If the child is unwilling to open up to you, let the child know that it is okay and ask if there is something bothering the child that he or she would like to keep private?

Usually when a child is fearful to speak with you, it means that they do not feel safe speaking with you about the problem. So, ask the child if S/he is afraid to talk to you.

Regardless of how the child answers, tell the child that it is better for you to find out from them, then to find out on your own.

Wait a few days to see if the behavior has changed. If not it is time to ask the child’s friends if something is going on that you need to know about.

If the feelings and behaviors continue it is time to seek some professional help. Your child’s safety is the most important thing here.

One thing that I would like to point out to you is that when a child is happy all the time or sad all the time, you need to take notice. It is these kids who are most likely depressed at risk for suicide if the situation isn’t dealt with.

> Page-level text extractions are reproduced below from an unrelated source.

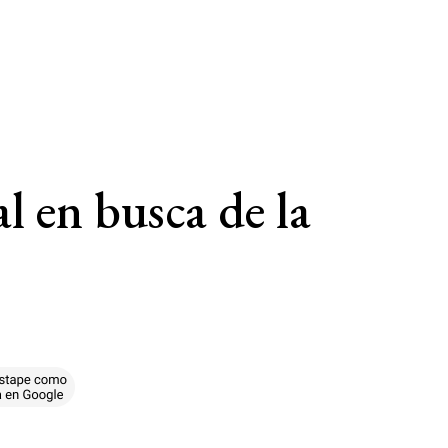
l en busca de la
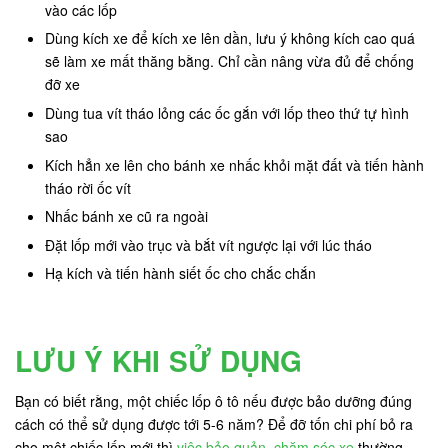
vào các lốp
Dùng kích xe để kích xe lên dần, lưu ý không kích cao quá
sẽ làm xe mất thăng bằng. Chỉ cần nâng vừa đủ để chống
đỡ xe
Dùng tua vít tháo lỏng các ốc gắn với lốp theo thứ tự hình
sao
Kích hẳn xe lên cho bánh xe nhấc khỏi mặt đất và tiến hành
tháo rời ốc vít
Nhấc bánh xe cũ ra ngoài
Đặt lốp mới vào trục và bắt vít ngược lại với lúc tháo
Hạ kích và tiến hành siết ốc cho chắc chắn
LƯU Ý KHI SỬ DỤNG
Bạn có biết rằng, một chiếc lốp ô tô nếu được bảo dưỡng đúng
cách có thể sử dụng được tới 5-6 năm? Để đỡ tốn chi phí bỏ ra
cho một chiếc lốp mới thì
việc bảo quản, chăm sóc xe
thường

If you have a child that isn’t eating, once again, the child’s life may be at risk, so take this as a serious indicator that the child may be depressed or is showing to have an eating disorder. Unfortunately this illness is effecting 8 to 12 year olds these days.

If you believe your child is getting into substance abuse, understand that there will be much denial about the problem, because that is the way the illness works. The substance abuser/addict will rarely admit that there is a problem. It is through being aware of what your child is doing and with whom your child is spending time, that you will have a better idea of what is really going on.Too many teens die due to abuse of substances these days feeling that they are immortal without understanding what their young bodies can tolerate.

Most of all, if you feel in your heart that there is something wrong going on, follow those instincts and get the appropriate help for your child.